To put it in perspective, about 270 million sub-munitions from cluster bombs (aka ‘bombies’ – how cute for something so terrible) were dropped over Laos between 1964 and 1973 in between and they estimate that about 80 million of those failed to explode. It is estimated that about 50,000 people have been injured or killed since that time from these unexploded bombs. About 40 people are still injured or killed every year by happening upon them.

The museum is very small and relies on donations. It is free to enter, but they invite you to donate some money, which, of course I did once at the beginning and once at the end. It has films and information about the land mines and Laos, but it also has these arresting visual displays of bombs and rudimentary prosthetics that are made for these people who have lost their limbs or appendages. There were displays of objects that people have made out of munitions that they find in the fields, often with disastrous results.

I’ll say now that Laos is very poor and was devastated during the 1960s and 1970s by war and bombing, but it is also landlocked and communist and faces other challenges. That’s why Vientiane isn’t a Bangkok or a Ho Chi Minh. So the COPE centre raises money to help people with prosthetics and support after they’ve lost limbs due to bombs and land mines. How poor do you have to be to risk your life to try to salvage scrap metal from a live munition. It is upsetting but at least there is some help.

And now for the most awkward of transitions…
Smoking Cigars in Vientiane
Surprisingly, for a city as sleepy and smallest Vientiane, there were two cigar lounges. There was a newish one called “K2” owned by a foreigner whom I chatted with a bit. It was a decent little spot. It had a decent bar and some seating inside and on the patio. He also sold some cigars, but honestly, the quality was very poor and the selection limited. I smoked my own cigar and had a coffee. No one else was there when I visited, but I could imagine it being a nice spot when it’s busy if it’s busy. [2025 Update: According to Google maps it has closed.]

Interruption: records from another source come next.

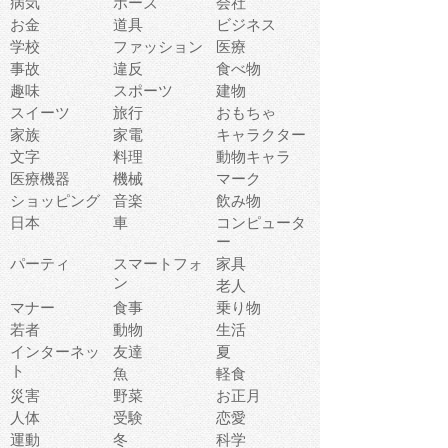
病気
ポーズ
会社
お金
道具
ビジネス
学校
ファッション
医療
事故
違反
食べ物
趣味
スポーツ
建物
スイーツ
旅行
おもちゃ
家族
家電
キャラクター
文字
料理
動物キャラ
医療機器
機械
マーク
ショッピング
音楽
飲み物
日本
車
コンピュータ
ー
パーティ
スマートフォ
家具
ン
老人
マナー
食事
乗り物
若者
動物
生活
インターネッ
友達
夏
ト
魚
軽食
災害
野菜
お正月
人体
受験
恋愛
運動
冬
科学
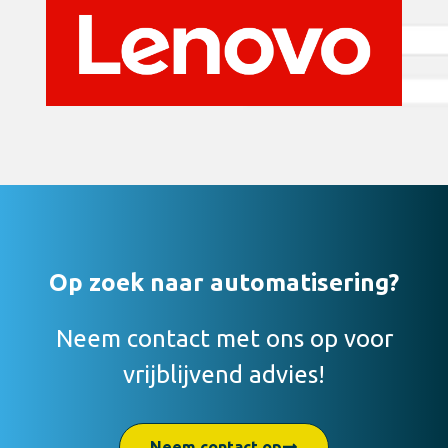
Op zoek naar automatisering?
Neem contact met ons op voor
vrijblijvend advies!
Neem contact op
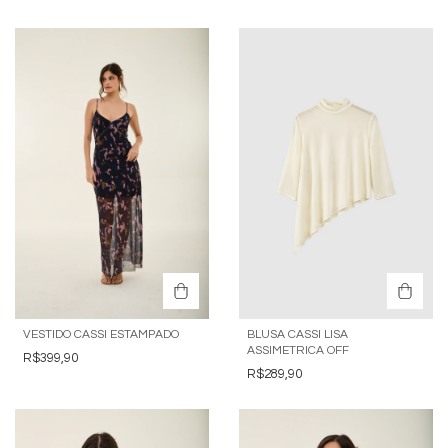
VESTIDO CASSI ESTAMPADO
BLUSA CASSI LISA
ASSIMETRICA OFF
R$399,90
R$289,90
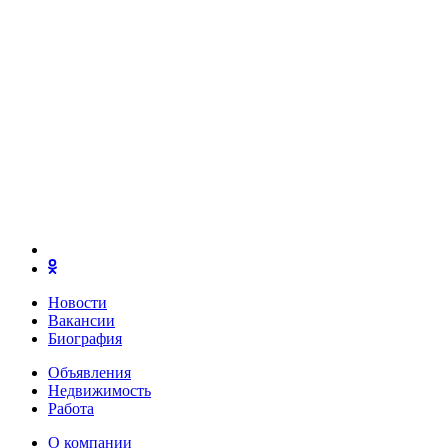
Новости
Вакансии
Биография
Объявления
Недвижимость
Работа
О компании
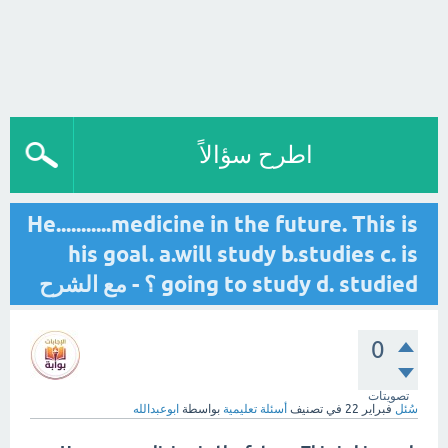
اطرح سؤالاً
He...........medicine in the future. This is
his goal. a.will study b.studies c. is
going to study d. studied ؟ - مع الشرح
0
تصويتات
سُئل
فبراير 22
في تصنيف
أسئلة تعليمية
بواسطة
ابوعبدالله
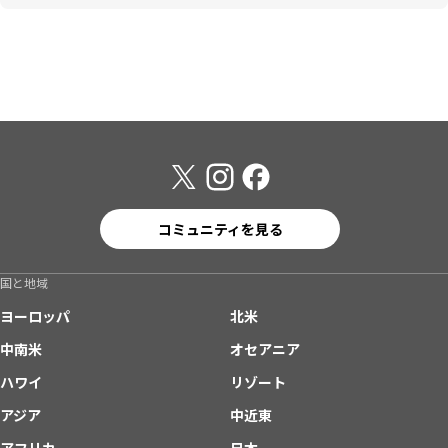
コミュニティを見る
国と地域
ヨーロッパ
北米
中南米
オセアニア
ハワイ
リゾート
アジア
中近東
アフリカ
日本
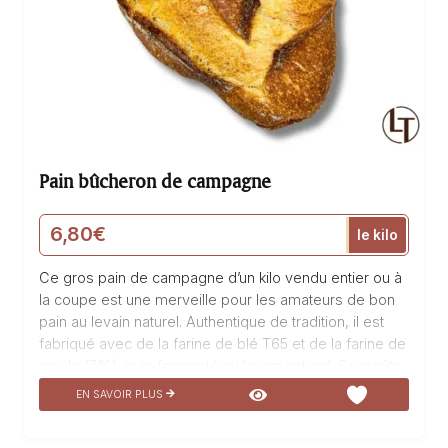
Pain bûcheron de campagne
6,80
€
le kilo
Ce gros pain de campagne d’un kilo vendu entier ou à
la coupe est une merveille pour les amateurs de bon
pain au levain naturel. Authentique de tradition, il est
fabriqué avec de la farine de blé T65 et de la farine de
seigle (7%), puis fermenté au levain naturel. Sa croûte
croustillante renferme une mie moelleuse et
EN SAVOIR PLUS
légèrement acidulée, rappelant les saveurs d’antan. Sa
texture rustique et généreuse en fait un incontournable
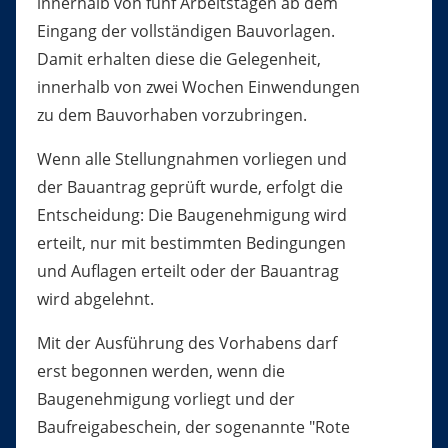
innerhalb von fünf Arbeitstagen ab dem
Eingang der vollständigen Bauvorlagen.
Damit erhalten diese die Gelegenheit,
innerhalb von zwei Wochen Einwendungen
zu dem Bauvorhaben vorzubringen.
Wenn alle Stellungnahmen vorliegen und
der Bauantrag geprüft wurde, erfolgt die
Entscheidung: Die Baugenehmigung wird
erteilt, nur mit bestimmten Bedingungen
und Auflagen erteilt oder der Bauantrag
wird abgelehnt.
Mit der Ausführung des Vorhabens darf
erst begonnen werden, wenn die
Baugenehmigung vorliegt und der
Baufreigabeschein, der sogenannte "Rote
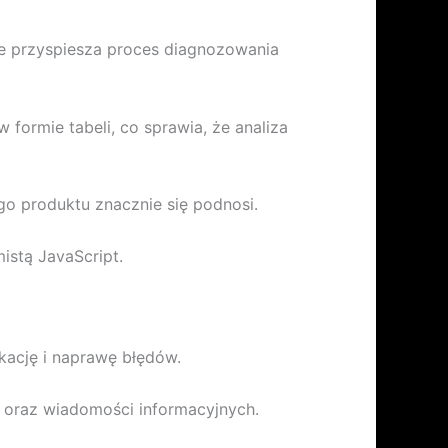
nie przyspiesza proces diagnozowania
 formie tabeli, co sprawia, że analiza
go produktu znacznie się podnosi.
istą JavaScript.
kację i naprawę błędów.
w oraz wiadomości informacyjnych.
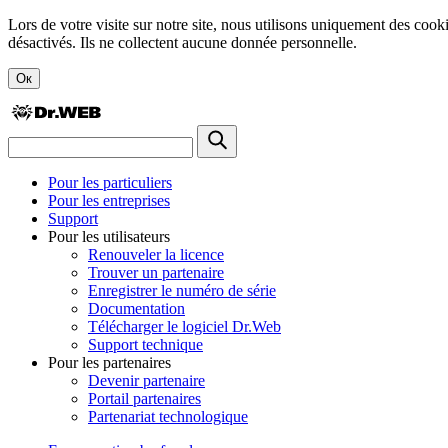
Lors de votre visite sur notre site, nous utilisons uniquement des cook
désactivés. Ils ne collectent aucune donnée personnelle.
Ок
Pour les particuliers
Pour les entreprises
Support
Pour les utilisateurs
Renouveler la licence
Trouver un partenaire
Enregistrer le numéro de série
Documentation
Télécharger le logiciel Dr.Web
Support technique
Pour les partenaires
Devenir partenaire
Portail partenaires
Partenariat technologique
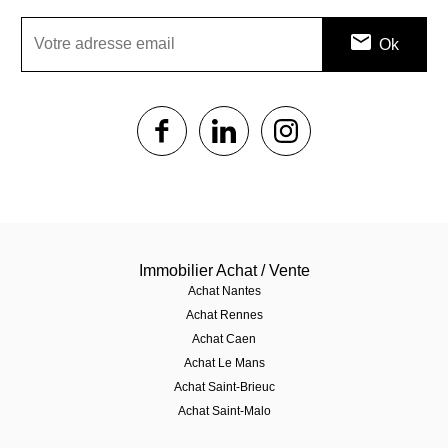
1$s
1$s
1$s
Immobilier Achat / Vente
Achat Nantes
Achat Rennes
Achat Caen
Achat Le Mans
Achat Saint-Brieuc
Achat Saint-Malo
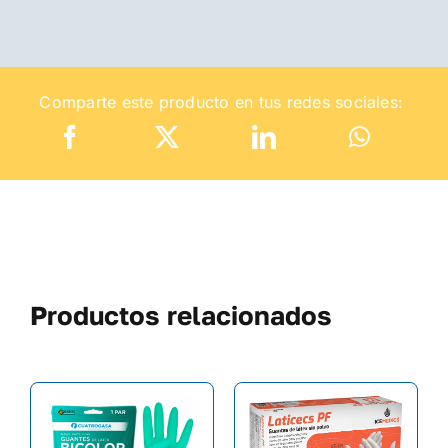
Comparte este producto en tus redes sociales:
Productos relacionados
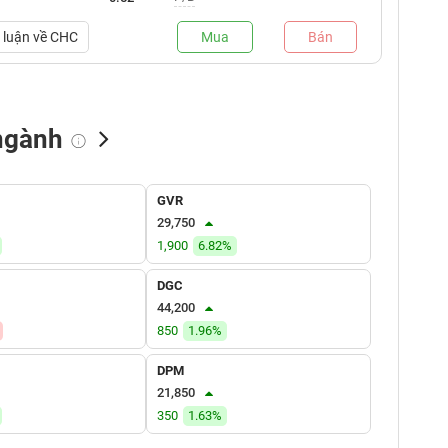
luận về
CHC
Mua
Bán
ngành
NN bán
Tự doanh mua
Tự doanh bán
GVR
(tỷ VNĐ)
(tỷ VNĐ)
(tỷ VNĐ)
29,750
0.00
0.00
1,900
6.82%
0.00
0.00
0.00
0.00
DGC
44,200
0.00
0.00
0.00
850
1.96%
0.00
0.00
0.00
DPM
0.00
0.00
0.00
21,850
350
1.63%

The other cigar room was the Smoke & Oak Cigar Lounge at “The Beer House”. They had a little side entrance with a decent cabinet humidor that was well stocked, and you went upstairs to a couple of small adjoining rooms that were decorated with local art and pictures of cinematic tough guys and leather sofas. They basically left you up there to smoke your cigars in peace, but you could press a little button and request some assistance if needed. It was kind of an odd place, but I was the only one there again and it allowed me to at least get some work done.

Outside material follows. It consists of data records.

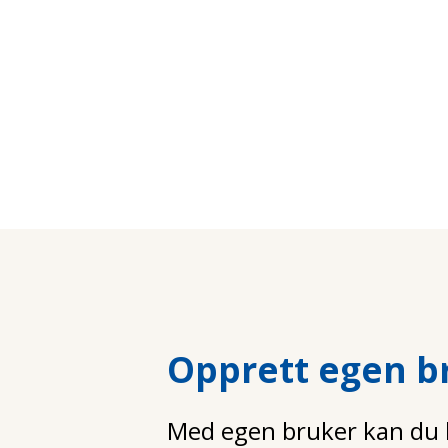
Opprett egen b
Med egen bruker kan du la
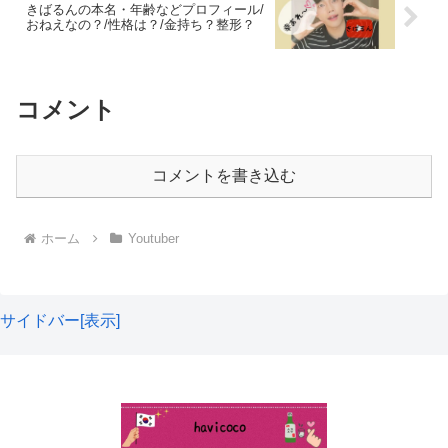
きばるんの本名・年齢などプロフィール/
おねえなの？/性格は？/金持ち？整形？
日本人男性の平均身長は、171.5㎝なのでトモさんは平均
よりも高身長ですね。お顔が小さいので、背がもっと高く
韓国の第3の都市
と言われている大邱。BTSのシュガ、テ
見えます！✨
コメント
テなども大邱の出身ですよね💡
体重は分かりませんが、スリムな体型なので日本人の平均
コメントを書き込む
体重64.0㎏よりも軽いような印象ですね😮
ホーム
Youtuber
トモの出身は？
トモの出身は、
大阪府大阪市
です。
サイドバー[表示]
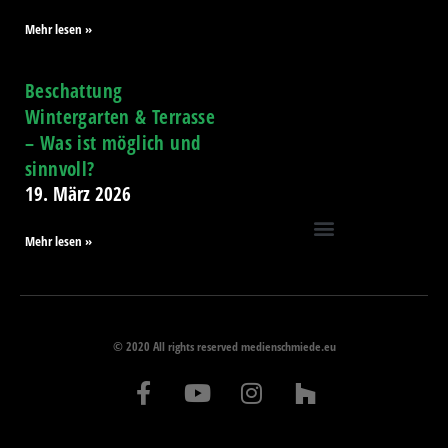
Mehr lesen »
Beschattung
Wintergarten & Terrasse
– Was ist möglich und
sinnvoll?
19. März 2026
Mehr lesen »
© 2020 All rights reserved medienschmiede.eu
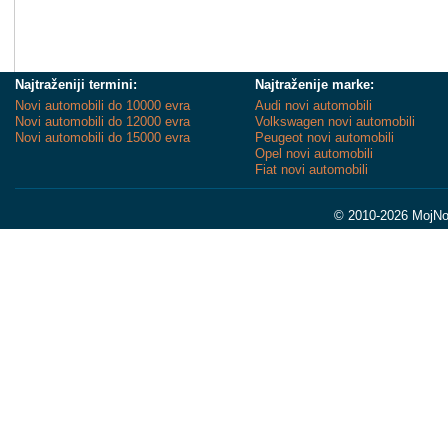
Najtraženiji termini:
Najtraženije marke:
Novi automobili do 10000 evra
Audi novi automobili
Novi automobili do 12000 evra
Volkswagen novi automobili
Novi automobili do 15000 evra
Peugeot novi automobili
Opel novi automobili
Fiat novi automobili
© 2010-2026 MojNov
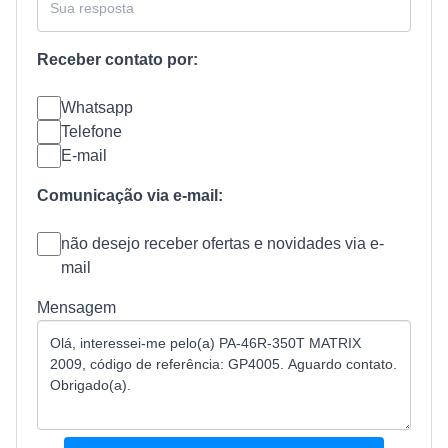
Receber contato por:
Whatsapp
Telefone
E-mail
Comunicação via e-mail:
não desejo receber ofertas e novidades via e-
mail
Mensagem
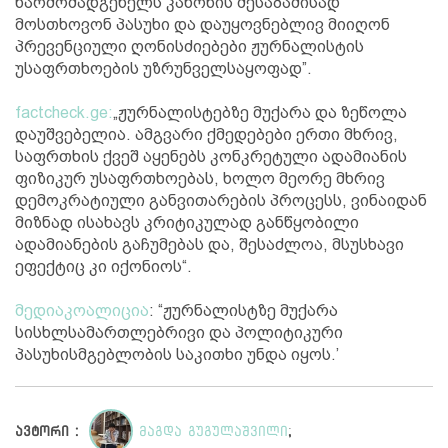
წარმომადგენელს კანონის შესაბამისად
მოსთხოვონ პასუხი და დაუყოვნებლივ მიიღონ
პრევენციული ღონისძიებები ჟურნალისტის
უსაფრთხოების უზრუნველსაყოფად”.
factcheck.ge:
„ჟურნალისტებზე მუქარა და ზეწოლა
დაუშვებელია. ამგვარი ქმედებები ერთი მხრივ,
საფრთხის ქვეშ აყენებს კონკრეტული ადამიანის
ფიზიკურ უსაფრთხოებას, ხოლო მეორე მხრივ
დემოკრატიული განვითარების პროცესს, ვინაიდან
მიზნად ისახავს კრიტიკულად განწყობილი
ადამიანების გაჩუმებას და, შესაძლოა, მსუსხავი
ეფექტიც კი იქონიოს“.
მედიაკოალიცია
: “ჟურნალისტზე მუქარა
სისხლსამართლებრივი და პოლიტიკური
პასუხისმგებლობის საკითხი უნდა იყოს.’
ავტორი :
მაგდა გუგულაშვილი
;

There was another one called Club DPlus, which is just an objectively terrible name for anything. This was in a building that was either a mall or a casino very near the COPE visitor centre. I approached its opulent looking entrance but didn’t go inside as there was a sign that stated that it was strictly for members. I don’t know what one has to do to be a member but I’m certain I didn’t qualify.

That’s largely how I spent my two and half days in Laos, just walking around aimlessly and exploring and then doing my little day trip to the Buddha Park, which I will write about in the next post. It was a bit underwhelming, but decent for a short time. Fortunately, there was lots to look forward to in Laos, starting with the weird and wonderful Buddha Park.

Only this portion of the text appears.